I receive a small contribution when you click on the link to one of the vendors in my articles. This does NOT increase the price you pay but helps me to keep the lights on and this informational blog free for everyone. Please click on the links in the articles or to the vendors below if you are purchasing products or DNA testing.

Thank you so much.

DNA Purchases and Free Transfers

Genealogy Services

Genealogy Research

Concepts: What are NPEs and MPEs?

Child with helix

Sooner or later in genetic genealogy, you’re going to run across the acronym, NPE or MPE.

Years ago, the phrase NPE was coined to generally mean when the expected parent or parents weren’t.

  • NPE means nonpaternal event, also sometimes nonparental event.
  • Some folks didn’t like that term and began to use MPE, misattributed paternal event or misattributed parentage.

Of course, today, this situation could arise as a result of an adoption, a donor situation, either male or female, or the more often thought-of situation where the father isn’t who he’s presumed/believed to be based on the circumstances at hand.

Historically, adoptions weren’t a legal situation.
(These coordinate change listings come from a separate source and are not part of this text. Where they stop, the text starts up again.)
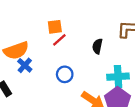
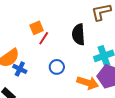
black semicircle: (97, 46) -> (78, 34), size x1.5

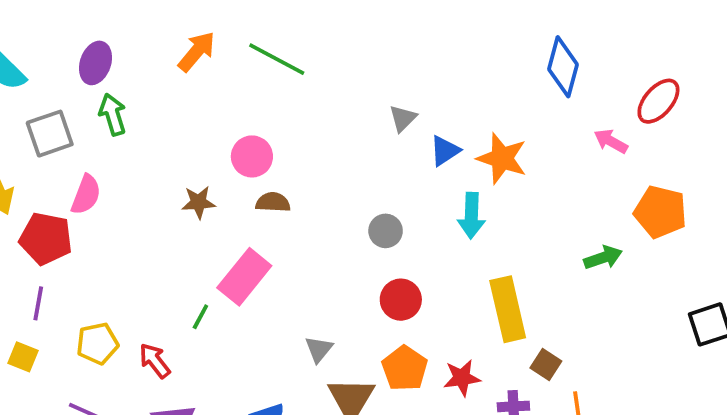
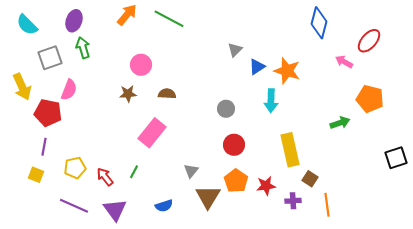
pink circle: (252, 156) -> (141, 65), moved
green line: (200, 317) -> (134, 172), moved

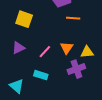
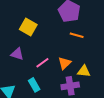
purple triangle: (18, 48) -> (17, 54), turned 32
cyan rectangle: (41, 75) -> (34, 85), turned 32

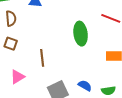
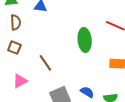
brown line: (42, 58) -> (45, 63), turned -30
If the parents died on the wagon train, someone took the kids to raise. Ditto a woman raising her sister’s children.

At that time, everyone knew the situation and it wasn’t a secret. A couple (or more) generations later, no one knows and the presumed parent(s) aren’t, especially if the child used the surname of the people who raised him or her. That’s a very common step-father situation, especially before official birth certificates.

Regardless of the situation, the “adoption” was undocumented for future generations. Hence, the term “undocumented adoption.” I’ve used “undocumented adoption” for a long time because I felt there was less judgement inherent in that description. Other people simply say “of unknown parentage.”

Discoveries are Common

Of course today with various types of DNA testing, these types of situations are slowly, or not so slowly, being discovered.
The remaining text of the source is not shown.